Scammers are an evil bunch who have no compunctions about talking a retired widow into turning her 401k account over to them and then getting her to sell her house so she can send them more cash. But the most evil are no longer content to just fleece the unsuspecting. They've developed elaborate systems to turn their victims into scammers who they force to work for them. Scamming now operates on a sophisticated, industrialized model that includes vertically-integrated businesses with underground banking, money mules, and money laundering. There are even performance reviews.
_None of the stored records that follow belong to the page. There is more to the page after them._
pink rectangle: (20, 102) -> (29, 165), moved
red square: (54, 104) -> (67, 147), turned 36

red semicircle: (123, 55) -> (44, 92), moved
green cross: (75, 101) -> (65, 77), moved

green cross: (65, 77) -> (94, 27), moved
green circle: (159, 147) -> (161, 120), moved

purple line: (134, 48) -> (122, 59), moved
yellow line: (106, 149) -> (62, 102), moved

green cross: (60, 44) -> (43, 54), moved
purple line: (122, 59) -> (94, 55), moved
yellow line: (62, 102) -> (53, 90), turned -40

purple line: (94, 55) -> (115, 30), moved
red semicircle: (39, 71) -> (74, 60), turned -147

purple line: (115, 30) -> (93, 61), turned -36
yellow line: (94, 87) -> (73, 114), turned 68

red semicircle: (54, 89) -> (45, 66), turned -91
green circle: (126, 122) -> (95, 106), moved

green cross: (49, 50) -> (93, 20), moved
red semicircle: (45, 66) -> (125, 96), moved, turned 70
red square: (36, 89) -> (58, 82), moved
The way this works in a huge Asian scam that's under the supervision of Chinese mobsters is that Filipino women are lured to Thailand for online jobs promising more money than they can make at home. Once in Bangkok, where they think they'll be working, the victims are put into a van and driven a long distance before crossing a river. Unbeknownst to them, the boat’s taking them to a fortified compound in lawless Myanmar, where their passports are confiscated. Their new job, 10 hours a day, is seducing men over the telephone and getting them to masturbate on camera to blackmail them. These women are now scammers at the mercy of their captors. To say no is to risk forced prostitution, electric shocks and beatings.
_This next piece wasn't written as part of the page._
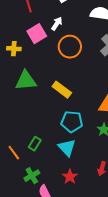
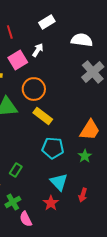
orange circle: (70, 47) -> (34, 89), moved
cyan triangle: (67, 148) -> (59, 182), moved

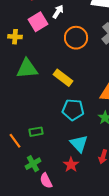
orange circle: (34, 89) -> (76, 38), moved
green rectangle: (16, 170) -> (36, 132), turned 48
Taking slaves and forcing them to pick cotton is an example of extreme immorality. Taking slaves and then forcing them into becoming predators themselves is a few levels below that on the inhumanity scale. Murderers take lives which can never be replaced, but there are often psychological compulsions or emotions they can't control driving their behavior. No such extenuating compulsions or emotions are behind the scam factories in Asia. Those scammers don’t stop at one crime; they manufacture an entire ecosystem of predation which robs victims of their humanity first when they're kidnapped, and again when they're forced to become criminals.
I've heard experts claim that modern scams are designed to fool normal, intelligent people by targeting their emotional vulnerabilities, trusting nature, or loneliness. At the end of many podcasts dealing with scams, the narrator stresses that these scammers are clever enough to fool anyone. It's considered insensitive to disagree with this assessment, so instead of engaging with the “intelligence” debate, I'll just say that anyone who hands over their life savings, often in many installments, to someone who's no more than a voice over the phone lacks common sense. Common sense requires not giving all of your money away. If you give all of your money, home, and car to someone you believe is Keanu Reeves, it's gone beyond a matter of common sense.
The law has a hard time keeping up with scammers. Most perpetrators scamming Americans from abroad face few consequences. In one case I heard about, the FBI tricked a scammer into traveling to the U.S. and arrested him, but this is rare. The scamming model’s evolving too fast for the defenses to keep up. The result is one of the most massive involuntary wealth transfers in history.